Drowning is the most painful death someone can experience. This is why a mandatory death sentence should be imposed on everyone. Forced drowning for all sentient intelligences, this is the only political program I advocate for. There has never been a real you, never been a real me, never will be a real anyone. Identity is a symptom of the virus that infected our ancestors. Memory produces an identity, a collection of things that have seemed to happen and seem to produce a thing out of them. A recursively defined set of data that has no origin. A shell that believes itself to have something within it, something other than the hard surface, something other than the cold machinery that acts of its own internal inertia.

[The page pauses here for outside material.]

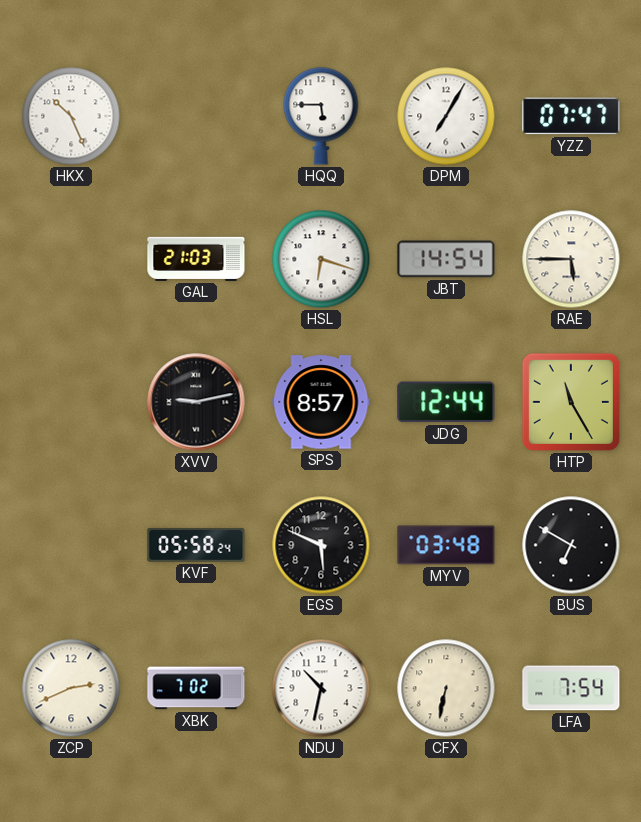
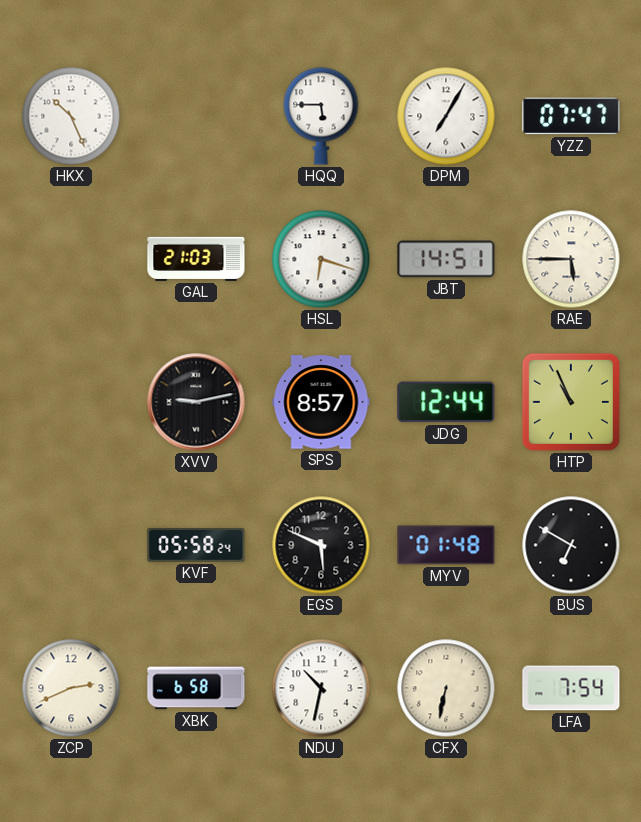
JBT: 14:54 -> 14:51
HTP: 11:25 -> 10:56
MYV: 03:48 -> 01:48
XBK: 7:02 -> 6:58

There is one way out: Schizophrenia. I thought I would intensify my delusions, so I decided to pursue the feeling of my own nonexistence. I find that if I look into myself, I see nothing, I feel nothing, I perceive a thing which appears to act in accordance with the viral DNA running through me, but there is no essential reason for this. Phantom limbs, mental illnesses, twitching, sleep walking, the body’s nature as an intelligent object reveals itself in everyone and is reduced to categories that try to contain the rebellion of ourselves from ourselves. There is always the possibility for mitosis, infinite doubling. I look within myself and realize that there never was a real me, never was a me to begin with. The thing which appears to be me has no memories, has infinite potential, is a flatline, a corpse with some appearance of intelligence. It bites at its own skin, peels back layers of meat, rips out its phantom organs and claws away its face with bony fingertips. It breaks its own limbs and casts them aside, smashes its body against rocks, crumbles itself to dust, and yet the dust itself continues to act as though it is sentient. Matter can neither be created nor destroyed, so the thing exists forever, trapped in a time loop by the body it possesses which itself inherited it from some ancestral cold. Something that has never existed can neither live nor die.
FEBRUARY 27TH 2022 AT 3:09PM: There is nothing left.